JOE feels your pain.

So we went to meet top Irish bodybuilder Anthony Lynch at his Raw Gym in Dublin to find out which are the best moves to get you the most muscle.

Aesthetics athlete Anthony, who muscled his way (geddit) to the NABBA Mr Ireland final, came up with 10 exercises every hardgainer should have in their workout plan.

1. Bench Press

Everyone’s favourite move. But if you want to big up your chest, hit it with dumbells for better muscle separation. You can add in incline or decline variants to hit your chest from a different angle.

Ant dumb

2. Pull-ups

There really isn’t a better bodyweight exercise out there. It will help add thickness to your back.
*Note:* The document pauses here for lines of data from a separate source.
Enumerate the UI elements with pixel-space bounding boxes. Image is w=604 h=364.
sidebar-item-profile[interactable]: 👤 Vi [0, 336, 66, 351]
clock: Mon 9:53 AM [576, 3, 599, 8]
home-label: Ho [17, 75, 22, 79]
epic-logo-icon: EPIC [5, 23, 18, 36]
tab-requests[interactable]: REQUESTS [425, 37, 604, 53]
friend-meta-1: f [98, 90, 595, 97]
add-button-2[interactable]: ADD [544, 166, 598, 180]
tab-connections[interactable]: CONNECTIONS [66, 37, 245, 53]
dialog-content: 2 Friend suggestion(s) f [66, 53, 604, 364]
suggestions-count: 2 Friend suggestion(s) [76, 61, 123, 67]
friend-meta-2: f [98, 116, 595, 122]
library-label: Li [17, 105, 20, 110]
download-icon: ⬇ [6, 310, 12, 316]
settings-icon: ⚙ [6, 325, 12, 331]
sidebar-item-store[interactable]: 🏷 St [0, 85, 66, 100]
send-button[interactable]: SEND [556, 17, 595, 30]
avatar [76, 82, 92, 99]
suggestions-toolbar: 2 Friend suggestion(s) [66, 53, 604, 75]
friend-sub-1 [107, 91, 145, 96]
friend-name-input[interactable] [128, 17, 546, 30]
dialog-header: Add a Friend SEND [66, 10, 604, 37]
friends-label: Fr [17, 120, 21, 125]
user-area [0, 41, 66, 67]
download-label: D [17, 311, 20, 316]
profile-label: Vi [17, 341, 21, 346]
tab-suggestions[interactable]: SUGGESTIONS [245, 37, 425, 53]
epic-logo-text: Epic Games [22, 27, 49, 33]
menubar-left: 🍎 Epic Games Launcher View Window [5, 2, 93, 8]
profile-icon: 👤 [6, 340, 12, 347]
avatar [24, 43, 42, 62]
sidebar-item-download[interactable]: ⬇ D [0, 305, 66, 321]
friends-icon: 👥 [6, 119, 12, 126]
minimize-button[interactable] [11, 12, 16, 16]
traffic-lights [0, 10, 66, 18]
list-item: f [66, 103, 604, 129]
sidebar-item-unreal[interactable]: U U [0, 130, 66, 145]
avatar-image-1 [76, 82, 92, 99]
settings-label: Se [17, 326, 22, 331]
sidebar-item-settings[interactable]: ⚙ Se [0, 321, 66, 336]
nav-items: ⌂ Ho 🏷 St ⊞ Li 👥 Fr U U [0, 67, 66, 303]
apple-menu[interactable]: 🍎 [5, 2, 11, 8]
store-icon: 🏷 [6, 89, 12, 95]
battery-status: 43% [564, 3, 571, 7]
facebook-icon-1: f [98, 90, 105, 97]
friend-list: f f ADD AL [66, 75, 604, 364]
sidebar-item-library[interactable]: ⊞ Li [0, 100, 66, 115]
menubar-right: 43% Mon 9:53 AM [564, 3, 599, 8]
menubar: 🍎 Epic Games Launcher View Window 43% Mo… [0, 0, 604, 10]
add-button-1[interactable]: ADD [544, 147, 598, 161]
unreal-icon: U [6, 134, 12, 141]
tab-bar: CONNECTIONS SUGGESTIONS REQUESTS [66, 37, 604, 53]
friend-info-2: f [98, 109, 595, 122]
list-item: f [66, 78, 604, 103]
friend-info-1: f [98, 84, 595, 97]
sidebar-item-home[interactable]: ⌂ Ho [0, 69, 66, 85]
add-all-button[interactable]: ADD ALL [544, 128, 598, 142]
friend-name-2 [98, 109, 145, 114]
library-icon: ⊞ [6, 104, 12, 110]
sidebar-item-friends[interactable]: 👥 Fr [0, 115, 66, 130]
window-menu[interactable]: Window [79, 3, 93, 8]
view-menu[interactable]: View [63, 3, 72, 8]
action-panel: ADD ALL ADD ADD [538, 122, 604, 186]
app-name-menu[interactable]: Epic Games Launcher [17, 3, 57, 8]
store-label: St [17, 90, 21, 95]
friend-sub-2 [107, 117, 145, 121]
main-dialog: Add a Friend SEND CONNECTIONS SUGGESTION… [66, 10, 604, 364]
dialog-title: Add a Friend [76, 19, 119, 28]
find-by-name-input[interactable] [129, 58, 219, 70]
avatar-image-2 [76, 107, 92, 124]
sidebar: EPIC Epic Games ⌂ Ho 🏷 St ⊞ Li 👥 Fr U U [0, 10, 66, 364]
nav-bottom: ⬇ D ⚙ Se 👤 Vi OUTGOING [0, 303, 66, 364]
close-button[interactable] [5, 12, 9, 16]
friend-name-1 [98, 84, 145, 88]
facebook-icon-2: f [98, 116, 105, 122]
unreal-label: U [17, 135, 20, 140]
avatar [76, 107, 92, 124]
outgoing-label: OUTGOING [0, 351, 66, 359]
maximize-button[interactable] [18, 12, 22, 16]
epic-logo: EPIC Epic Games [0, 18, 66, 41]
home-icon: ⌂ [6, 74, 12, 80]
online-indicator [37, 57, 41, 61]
Once you get better start to add a bit of weight to keep it challenging.

3 Bent-over rows

This move will add some real meat to your middle back. Load up a barbell, bend your legs and ensure you are pulling with your back rather than your arms. Really squeeze at the top of the movement.

Anth bent

4. Deadifts

Deads give you the most bang for your buck of nearly any exercise. It will hit your quads, glutes, lower back, lats, traps, rhomboids and more. If you want to get big, get deadlifting.

5. Shoulder press

Everyone wants those big, boulder-like shoulders. Well, hitting a shoulder press every week will help you get there. Dumbbells will serve you best.

Ant shoulder

6. Upright row

If you want those thick t-shirt muscles that will make you look like something out of the Hulk films, the upright row is a must. It will hit those traps like nothing else.

7. Shrugs

Another great movement for big traps. But make sure you go heavy and keep your muscles under tension for as long as possible.

8. Squats

The king of exercises. If you do anything during the week, make sure you’re getting under the bar and squatting at least once. Training legs will help you get the biggest gains – so don’t skip it.

Any squat

9. Lunges

You really don’t want chicken legs, do you? Well get lunging to really work those glutes and quads.

10. Stiff-leg deadlifts

People often neglect the hamstrings. Well don’t. A good pair of hamstrings will not only look good in shorts, but it will give you more explosive power and help secure the knee joint from injury.